MİLLİ takımlarımız o kadar çok inişli çıkışlı eğriler çiziyor ki, ben artık Türk basketbol ekolü kavramına açıklık getirmemizin zamanının geldiğine inanıyorum. Türk basketbolu denince, nasıl bir oyun anlayışı akla geliyor konusunda kafalar karışık. Bu yüzden bu konuları tartışıp özellikle alt yapıdan başlayarak temel bir Türk basketbolu karekteri resminin çizilmesi şart. Alt yapı koçları ve basketbol yazarları dahil, bütün basketbol adamlarımız tartışarak, uzlaşarak başarıya giden yolu belirlemek zorundayız...

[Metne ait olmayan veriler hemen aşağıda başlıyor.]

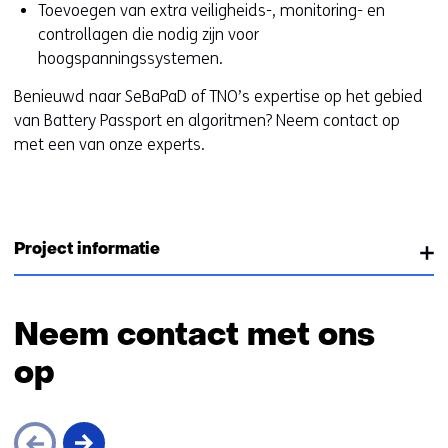
Toevoegen van extra veiligheids-, monitoring- en
controllagen die nodig zijn voor
hoogspanningssystemen.
Benieuwd naar SeBaPaD of TNO’s expertise op het gebied
van Battery Passport en algoritmen? Neem contact op
met een van onze experts.
Project informatie
Neem contact met ons
op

Aydın Örs geçen yıl çok güç karakterleri birleştirip F.Bahçe’yi şampiyon yaptı ve koçluk kariyerini yeniden zirveye taşıdı. Onun kenarda kalışı, Türk basketbolu için telafisi mümkün olmayan bir kayıp.
Türkiye'de savunmanın önemi her geçen gün daha çok anlaşılıyor. Bu yıl tüm kulüp takımlarımızın savunmada geçen yıllara göre daha gayretli daha saldırgan olacakları muhakkak, ama savunmanın hemen ardından oyun temposu geliyor. Türk basketbolu hızlı oyuna (fast-break) ne kadar öncelik tanımalı sorusu ortaya çıkıyor. Bir kısım basketbol adamına göre, hızlı oyuna konsantre olursak Türk oyuncuların aklı her fırsatta ileri kaçmaya takılı olduğundan, savunmada ölümüne savaşmıyorlar. Bunun tersi de doğru. Türk çocuğunun başarısı, gayreti coşkuya bağlı. Oyuncularımız hücumda coşunca savunmada gayretleri ikiye katlanıyor. Hücumda coşmanın da en kestirme yolu, hızlı hücumlar sonunda bulunacak kolay sayılar, turnikeler. "Hızlı oyun mu, yavaş oyun mu?" ikilemi tartışılacak, uzlaşma ile çözüm bulunacak konuların başında geliyor.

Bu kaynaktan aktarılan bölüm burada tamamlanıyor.